What the exercise asks> Each line of the entries that mentions the string "More" needs to be reported.

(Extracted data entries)
· · ·

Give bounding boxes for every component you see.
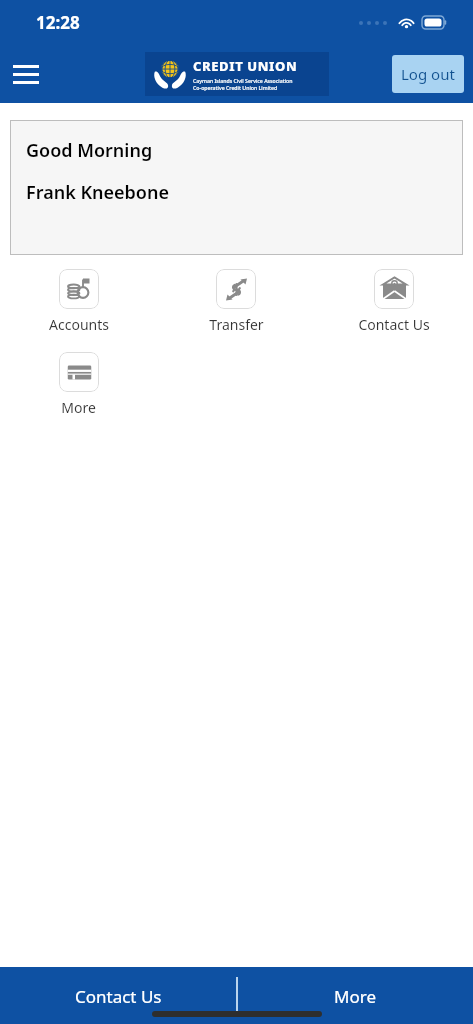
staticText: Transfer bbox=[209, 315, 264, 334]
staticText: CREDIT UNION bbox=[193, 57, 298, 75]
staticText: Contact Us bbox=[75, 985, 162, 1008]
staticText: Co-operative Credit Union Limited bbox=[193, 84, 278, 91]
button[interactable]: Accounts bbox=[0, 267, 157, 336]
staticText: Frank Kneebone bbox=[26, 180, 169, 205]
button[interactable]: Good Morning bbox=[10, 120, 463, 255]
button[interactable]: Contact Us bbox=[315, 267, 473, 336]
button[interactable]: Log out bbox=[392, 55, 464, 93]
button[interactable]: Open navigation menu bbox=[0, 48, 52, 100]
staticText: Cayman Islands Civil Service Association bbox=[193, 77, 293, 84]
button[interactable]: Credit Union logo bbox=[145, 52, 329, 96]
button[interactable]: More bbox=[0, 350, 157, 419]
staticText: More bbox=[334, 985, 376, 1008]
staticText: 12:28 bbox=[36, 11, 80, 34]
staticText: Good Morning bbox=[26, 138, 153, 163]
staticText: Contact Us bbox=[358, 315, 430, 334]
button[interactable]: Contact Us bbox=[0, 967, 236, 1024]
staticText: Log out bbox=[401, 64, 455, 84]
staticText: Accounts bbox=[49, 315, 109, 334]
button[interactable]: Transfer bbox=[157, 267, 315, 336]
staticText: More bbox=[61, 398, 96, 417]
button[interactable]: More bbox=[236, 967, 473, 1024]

· · ·

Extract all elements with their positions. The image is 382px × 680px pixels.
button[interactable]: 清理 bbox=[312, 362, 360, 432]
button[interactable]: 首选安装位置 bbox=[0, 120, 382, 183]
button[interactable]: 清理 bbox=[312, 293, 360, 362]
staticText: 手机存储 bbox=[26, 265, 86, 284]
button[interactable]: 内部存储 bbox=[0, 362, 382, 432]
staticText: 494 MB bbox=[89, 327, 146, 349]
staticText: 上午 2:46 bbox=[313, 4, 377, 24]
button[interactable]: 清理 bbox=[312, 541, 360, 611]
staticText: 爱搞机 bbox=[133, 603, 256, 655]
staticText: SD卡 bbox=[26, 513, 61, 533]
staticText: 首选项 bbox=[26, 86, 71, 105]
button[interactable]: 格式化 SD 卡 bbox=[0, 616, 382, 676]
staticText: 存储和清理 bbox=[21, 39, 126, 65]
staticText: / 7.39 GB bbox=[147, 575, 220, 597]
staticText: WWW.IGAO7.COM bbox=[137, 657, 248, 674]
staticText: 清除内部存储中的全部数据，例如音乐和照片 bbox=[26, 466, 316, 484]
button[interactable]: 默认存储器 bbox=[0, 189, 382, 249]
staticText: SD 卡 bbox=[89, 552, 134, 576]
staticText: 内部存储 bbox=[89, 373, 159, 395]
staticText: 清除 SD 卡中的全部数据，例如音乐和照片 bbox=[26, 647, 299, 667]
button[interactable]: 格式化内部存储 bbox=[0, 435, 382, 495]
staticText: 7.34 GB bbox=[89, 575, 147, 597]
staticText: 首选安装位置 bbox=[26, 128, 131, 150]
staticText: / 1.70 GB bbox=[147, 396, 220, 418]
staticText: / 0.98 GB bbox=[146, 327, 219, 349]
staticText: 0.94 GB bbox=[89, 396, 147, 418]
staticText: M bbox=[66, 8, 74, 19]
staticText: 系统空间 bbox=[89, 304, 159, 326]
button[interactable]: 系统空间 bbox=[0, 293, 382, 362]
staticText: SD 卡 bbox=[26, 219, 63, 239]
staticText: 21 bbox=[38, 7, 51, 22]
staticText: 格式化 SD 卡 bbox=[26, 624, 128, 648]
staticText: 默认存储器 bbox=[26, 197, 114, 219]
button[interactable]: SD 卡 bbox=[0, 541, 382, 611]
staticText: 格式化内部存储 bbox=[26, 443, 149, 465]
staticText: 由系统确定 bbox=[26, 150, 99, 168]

· · ·

Result>
button[interactable]: More bbox=[0, 350, 157, 419]
staticText: More bbox=[334, 985, 376, 1008]
staticText: More bbox=[61, 398, 96, 417]
button[interactable]: More bbox=[236, 967, 473, 1024]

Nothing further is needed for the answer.